Well they do give us the distro for free, along with unlimited updates also for free. Asking for more, because the want to count every install, is in my opinion silly.
Now make it available to people who opt-in only and you’ve got your incentive. Bundle it inside some desktop widget or something where data is only shown when the user enables sharing.
Sorry. Linus Torvalds isn’t asking for my data, nor is Arch, from where Manjaro gets a bulk of the free updates they provide from.
Just being honest here. This is not an argument to ask for my data.
The Trends section has lots of pie charts for hardware data that can be filtered by distribution hwinfo is available from Manjaro extra repository for gathering data; but is not included on Manjaro ISOs; and is not suggested on forum much; so not many users opt-in to uploading data
I use alsa-info.sh for in-depth information about hardware, drivers and ALSA, but alsa-info online data is not searchable like hwinfo.

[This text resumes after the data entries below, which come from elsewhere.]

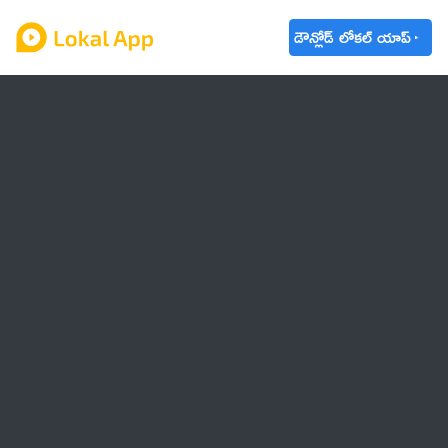
డౌన్లోడ్ లోకల్ యాప్
ఆంధ్రప్రదేశ్
తెలంగాణ
ఉద్యోగాలు
ట్రెండింగ్
వాతావరణం
🌟 వాట్సాప్ STATUS
వినోదం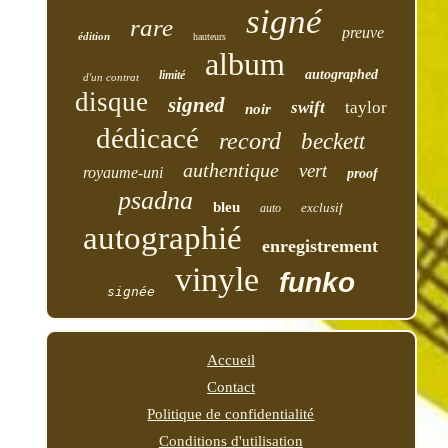
signé
rare
preuve
édition
hauteurs
album
autographed
limité
d'un contrat
disque
signed
swift
taylor
noir
dédicacé
record
beckett
authentique
vert
royaume-uni
proof
psadna
bleu
exclusif
auto
autographié
enregistrement
vinyle
funko
signée
Accueil
Contact
Politique de confidentialité
Conditions d'utilisation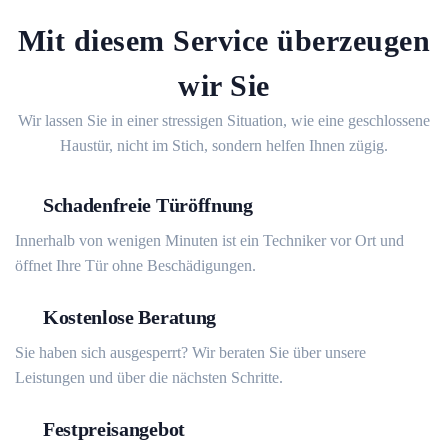
Mit diesem Service überzeugen
wir Sie
Wir lassen Sie in einer stressigen Situation, wie eine geschlossene
Haustür, nicht im Stich, sondern helfen Ihnen zügig.
Schadenfreie Türöffnung
Innerhalb von wenigen Minuten ist ein Techniker vor Ort und
öffnet Ihre Tür ohne Beschädigungen.
Kostenlose Beratung
Sie haben sich ausgesperrt? Wir beraten Sie über unsere
Leistungen und über die nächsten Schritte.
Festpreisangebot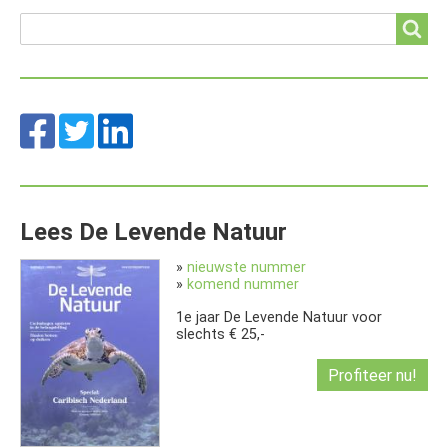
Search
Search
Lees De Levende Natuur
»
nieuwste nummer
»
komend nummer
1e jaar De Levende Natuur voor
slechts € 25,-
Profiteer nu!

I have asked many forum users to run sudo alsa-info.sh --upload and I do not recall anyone objecting to sharing information
An opt-out is not a bad thing as long as the user is properly informed and consents to share data. If I was asked to share data similar to agreeing to an update; and I could see data uploaded was benign; I would probably agree
“donor” is not totally inappropriate as sharing information would be useful for Manjaro Team,
but it is only a one-way thing
IMO if this was a “two-way street” and was useful for users it would get more acceptance
If user shares data with Manjaro Team and has a link to uploaded data they could also post the link to data in Troubleshooting topics
Maybe the geomap bubbles and legend on the site should show count instead of percent. Cause right now there are 3 bubbles >50%
And i still raise an eyebrow on the graphic showing systems with 3 cores but 16 threads. Maybe loose the threads, the new intel cpus have no hyperthreading anyways, and amd is 1:2.
these are in fact 2 separate graphs.
not exists any link between cores and threads (we can clic on labels “cores” / “threads” for separate graphs)

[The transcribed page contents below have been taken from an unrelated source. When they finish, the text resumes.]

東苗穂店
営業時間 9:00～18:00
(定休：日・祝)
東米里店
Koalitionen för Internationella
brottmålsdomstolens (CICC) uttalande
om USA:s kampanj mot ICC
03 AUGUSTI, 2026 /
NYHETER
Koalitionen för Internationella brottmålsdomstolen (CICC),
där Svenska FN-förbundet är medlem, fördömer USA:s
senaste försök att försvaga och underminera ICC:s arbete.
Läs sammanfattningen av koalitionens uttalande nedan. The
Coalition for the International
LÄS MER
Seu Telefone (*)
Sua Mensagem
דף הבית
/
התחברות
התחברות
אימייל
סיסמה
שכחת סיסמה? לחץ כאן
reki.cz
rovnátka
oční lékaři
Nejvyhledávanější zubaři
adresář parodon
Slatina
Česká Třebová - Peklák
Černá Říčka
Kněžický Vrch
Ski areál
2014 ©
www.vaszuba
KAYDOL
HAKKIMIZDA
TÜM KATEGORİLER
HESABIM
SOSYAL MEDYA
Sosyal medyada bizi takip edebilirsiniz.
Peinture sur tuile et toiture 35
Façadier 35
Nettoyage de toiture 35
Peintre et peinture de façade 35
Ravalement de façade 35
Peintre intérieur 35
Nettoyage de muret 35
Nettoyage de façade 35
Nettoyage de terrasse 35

they’re not all on the same machines
for example, read:
3 “pc” have 16 cores and 13 “pc” have 16 threads
3 “pc” have 12 cores and 3 “pc” have 2 threads
2 pie charts side by side would be more explicit…
or ?? if possible,
use a stacked bar chart (color threads : % in each bar)
cpu count |o|
|x|
|x| |0|
|#| |-|
|#| |-|
6 (cores) 24 (cores)
color "#" % with 6 threads
color "x" % with 12 threads
color "0" % with 24 threads
color "-" % with 32 threads
``
Neither Linus nor Arch is Manjaro. Arch doesn’t need to make a living from Arch Linux, and Linus makes his living from the Linux kernel, not a distribution. Quite different.
The fact is, I can understand business’ perspective while at the same time I understand users’ perspective, and in my humble opinion, mdd is a very good compromise. It doesn’t share anything personal, you can check and see for yourself.

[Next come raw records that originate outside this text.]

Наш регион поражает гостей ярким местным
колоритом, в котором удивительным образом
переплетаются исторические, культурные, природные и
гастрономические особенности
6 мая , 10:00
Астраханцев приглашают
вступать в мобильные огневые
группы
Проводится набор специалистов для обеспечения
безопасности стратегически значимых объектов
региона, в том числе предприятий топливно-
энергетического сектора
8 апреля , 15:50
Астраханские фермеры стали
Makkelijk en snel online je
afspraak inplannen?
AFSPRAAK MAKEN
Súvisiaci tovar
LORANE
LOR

And as I have it, they’ll (have to) ask for the information, not just take it, which is quite different in my opinion.
But, if you still don’t like it, maybe is GNU Linux-libre is more to your liking.
Edit:
Choice to turn it off again. Choice to keep using Manjaro or use something else. Choice.
Oh, and as a bonus you get a free operating system. One that only asks, not just takes, a few non-personal pieces of information.
Welcome to MDD - The Manjaro Data Donor
Preparing data submission...
Error: "failed to connect: Host is down"
Traceback (most recent call last):
File "/usr/bin/mdd", line 843, in <module>
main()
File "/usr/bin/mdd", line 808, in main
data = get_device_data(args.telemetry)
^^^^^^^^^^^^^^^^^^^^^^^^^^^^^^^
File "/usr/bin/mdd", line 753, in get_device_data
"audio": get_audio_info(),
^^^^^^^^^^^^^^^^
File "/usr/bin/mdd", line 530, in get_audio_info
"active": 'core.daemon = "true"' in pipew_out and not pulseaudio_active,
^^^^^^^^^^^^^^^^^^^^^^^^^^^^^^^^^^^
TypeError: argument of type 'NoneType' is not iterable
Looking at the metrics map “worldwide usage”, broken up in countries - what is the source for this?
The data I can see in mdd --dry run do not convey a country, do they?